• DATA SUPPLIED
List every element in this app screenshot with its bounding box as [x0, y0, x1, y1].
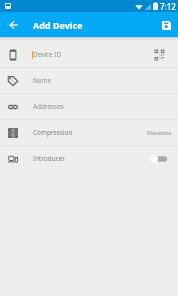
- staticText: Introducer: [33, 154, 65, 163]
- button[interactable]: Save: [157, 16, 175, 34]
- staticText: Compression: [33, 128, 73, 137]
- staticText: 7:12: [160, 1, 176, 12]
- button[interactable]: Back: [4, 16, 22, 34]
- staticText: Device ID: [33, 50, 62, 59]
- staticText: Name: [33, 76, 52, 85]
- button[interactable]: Device ID: [0, 42, 178, 67]
- button[interactable]: Name: [0, 68, 178, 93]
- staticText: Metadata: [147, 129, 172, 136]
- staticText: Addresses: [33, 102, 64, 111]
- button[interactable]: Addresses: [0, 94, 178, 119]
- button[interactable]: Introducer toggle: [150, 150, 169, 168]
- staticText: Add Device: [33, 19, 83, 31]
- button[interactable]: Scan QR code: [150, 46, 168, 64]
- button[interactable]: Introducer: [0, 146, 178, 171]
- button[interactable]: Compression: [0, 120, 178, 145]
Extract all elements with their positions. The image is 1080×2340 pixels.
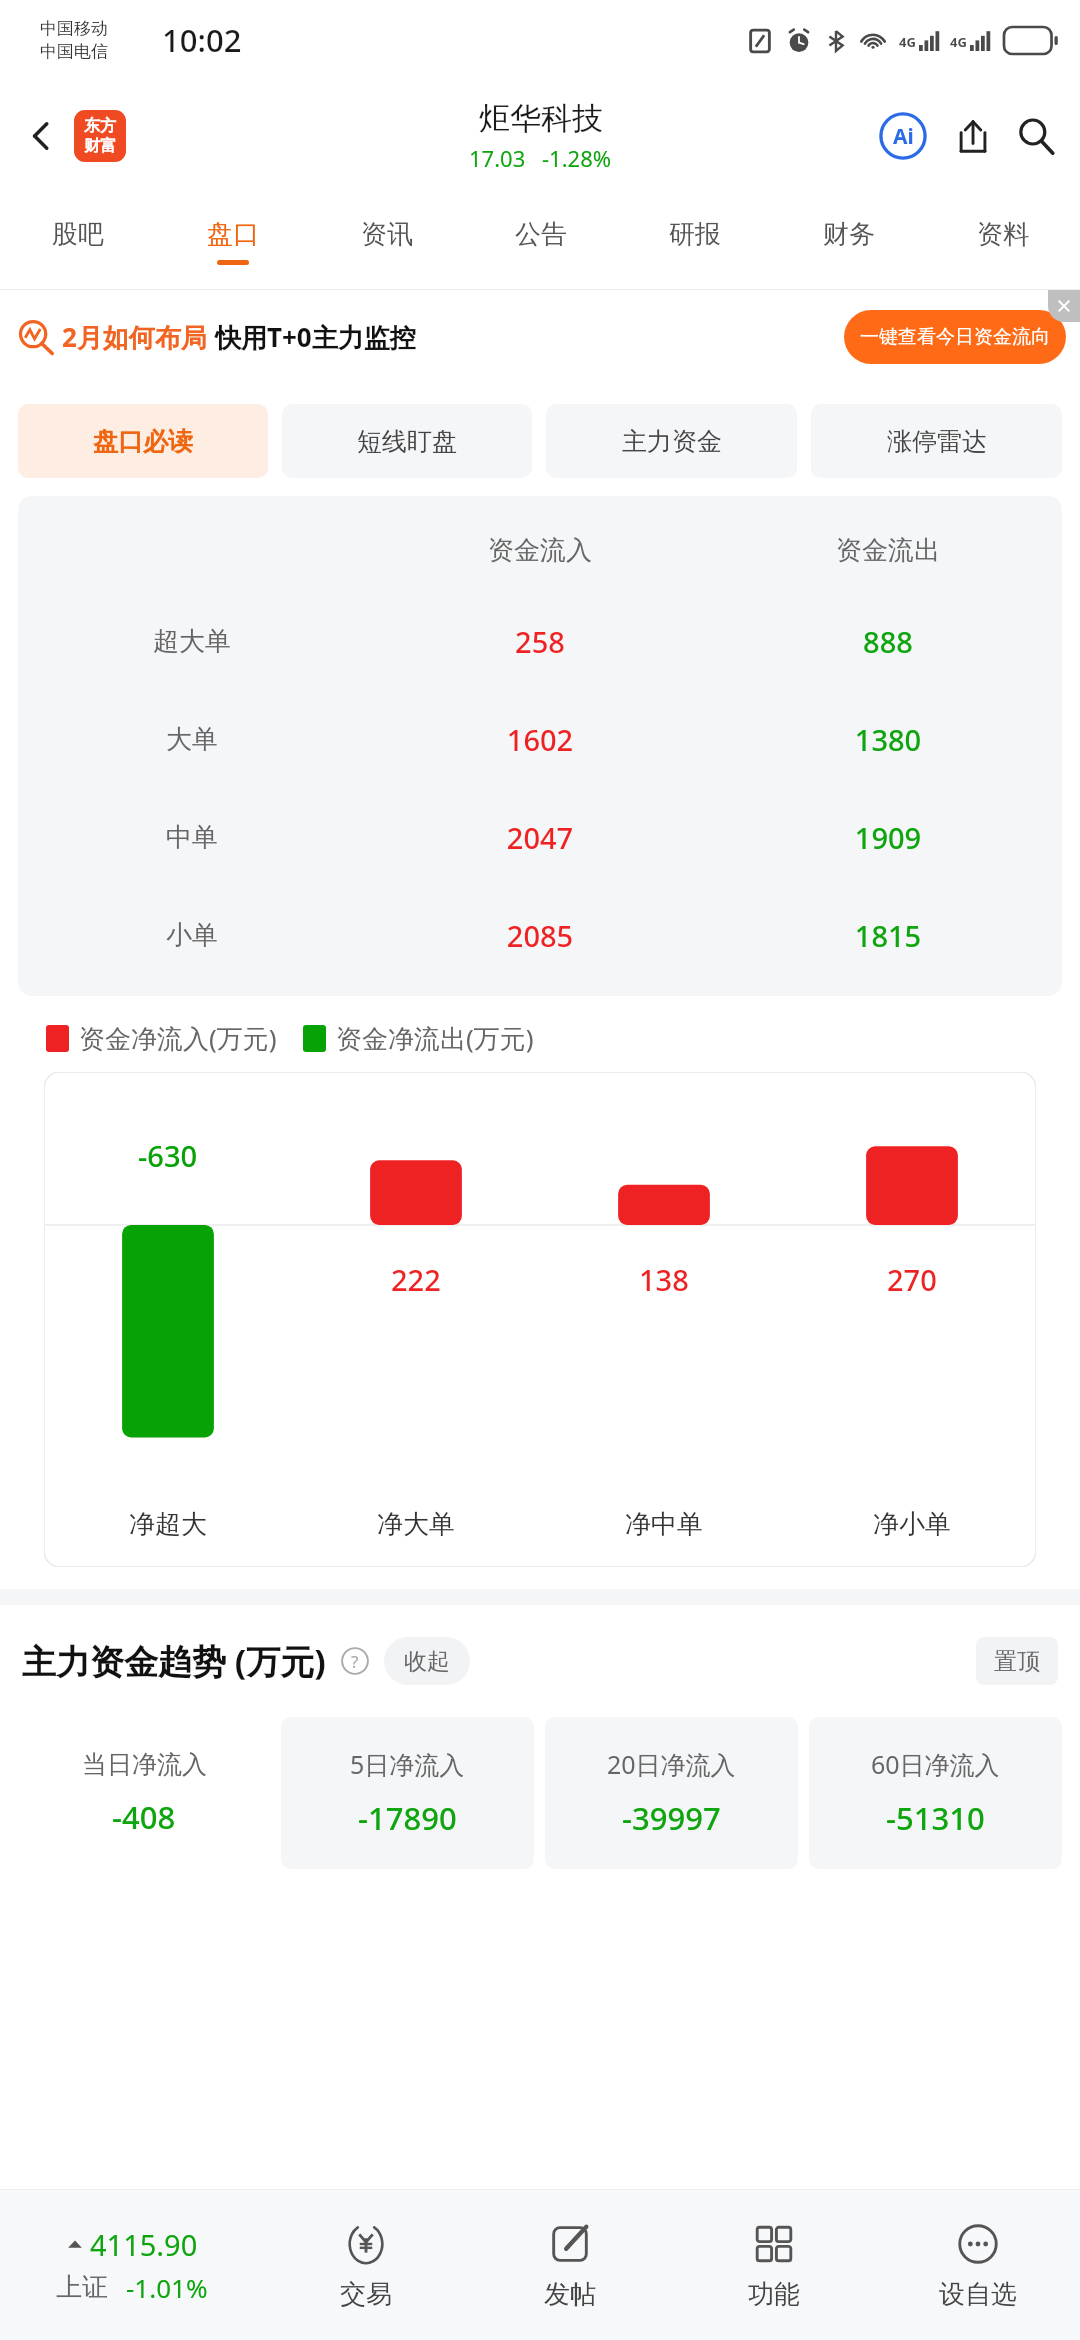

• EXERCISE OBJECTIVE
A word-for-word transcript of the entries above is needed, with pictures removed.

• SOLUTION TO THIS PROBLEM
List every element in this app screenshot with its bounding box as [x0, y0, x1, y1].
- staticText: Introducer: [33, 154, 65, 163]
- button[interactable]: Save: [157, 16, 175, 34]
- staticText: Compression: [33, 128, 73, 137]
- staticText: 7:12: [160, 1, 176, 12]
- button[interactable]: Back: [4, 16, 22, 34]
- staticText: Device ID: [33, 50, 62, 59]
- staticText: Name: [33, 76, 52, 85]
- button[interactable]: Device ID: [0, 42, 178, 67]
- button[interactable]: Name: [0, 68, 178, 93]
- staticText: Metadata: [147, 129, 172, 136]
- staticText: Addresses: [33, 102, 64, 111]
- button[interactable]: Addresses: [0, 94, 178, 119]
- button[interactable]: Introducer toggle: [150, 150, 169, 168]
- staticText: Add Device: [33, 19, 83, 31]
- button[interactable]: Scan QR code: [150, 46, 168, 64]
- button[interactable]: Introducer: [0, 146, 178, 171]
- button[interactable]: Compression: [0, 120, 178, 145]
Extract all elements with their positions. The image is 1080×2340 pixels.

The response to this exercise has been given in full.